= Robert Jones (English composer) =

English lutenist and composer

Robert Jones (c. 1577 – 1617) was an English lutenist and composer, the most prolific of the English lute song composers (along with Thomas Campion).

He received the degree of B.Mus. from Oxford in 1597 (St. Edmund Hall). He ran a school in London. Records show that he had a patent (monopoly) to train children for the Queen's Revels between 1610 and 1615. In 1610, he collaborated with Philip Rosseter to present plays at the Whitefriars theatre.
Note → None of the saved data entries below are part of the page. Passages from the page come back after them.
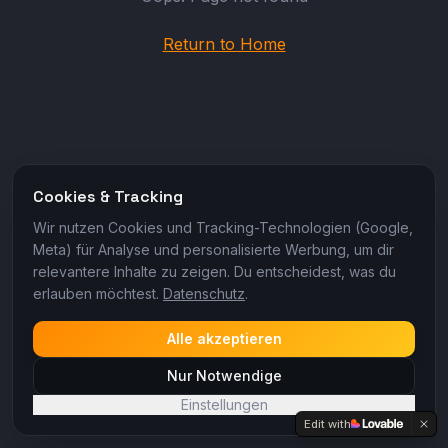
Return to Home
Cookies & Tracking
Wir nutzen Cookies und Tracking-Technologien (Google,
Meta) für Analyse und personalisierte Werbung, um dir
relevantere Inhalte zu zeigen. Du entscheidest, was du
erlauben möchtest.
Datenschutz
.
Alle akzeptieren
Nur Notwendige
Einstellungen
Edit with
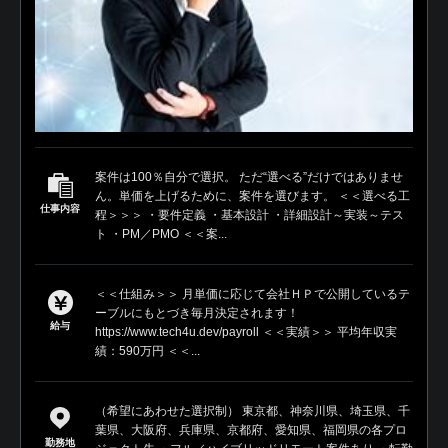
案件は100％自分で選択。 ただ“選べる”だけではありませ
ん。単価を上げるために、案件を選びます。 ＜＜選べる工
仕事内容
程＞＞＞ ・要件定義 ・基本設計 ・詳細設計～実装～テス
ト ・PM／PMO ＜＜案...
＜＜仕組み＞＞ 月単価に応じて会社ＨＰで公開しているテ
ーブルにもとづき毎月決定されます！
給与
https://www.tech4u.dev/payroll ＜＜実績＞＞ 平均年収実
績：590万円 ＜＜...
（希望にあわせた選択制） 東京都、神奈川県、埼玉県、千
葉県、大阪府、兵庫県、京都府、愛知県、福岡県の各プロ
勤務地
He was recorded as a Gentleman of the Chapel Royal in 1612.

He published five volumes of simple and melodious lute songs, and one of madrigals; he also contributed to The Triumphs of Oriana and Leighton's Teares. His 27 madrigals are mostly to texts about birds – birds merry, sweet, shrill, crowing or melancholic.

William Shakespeare quoted his song, 'Farewell, dear love', in Twelfth Night.

The date and place of Jones's death are not known.

== Known publications ==
- The First Booke of Songes and Ayres, 1600, dedicated to Robert Sidney, 1st Earl of Leicester (1563–1626)
- The Second Booke of Ayres, 1601, dedicated to Sir Henry Lennard, 12th Baron Dacre (1570–1616)
- Third book, 1605, dedicated to Henry Frederick, Prince of Wales (died 1612)
- The first set of madrigals of 3, 4, 5, 6, 7, 8. parts, viols and voices, 1607, dedicated to Robert Cecil, 1st Earl of Salisbury
- Ultimum vale, with a triplicity of musicke, ..., 1608
- A Musicall Dreame, or the Fourth Booke of Ayres ..., 1609, dedicated to Sir John Levinthorpe
- The Muses Gardin for delight, or the Fift booke of Ayres onely for the Lute, the bass Violl, and the Voyce, 1611, dedicated to Lady Mary Wroth (1587?–1651?)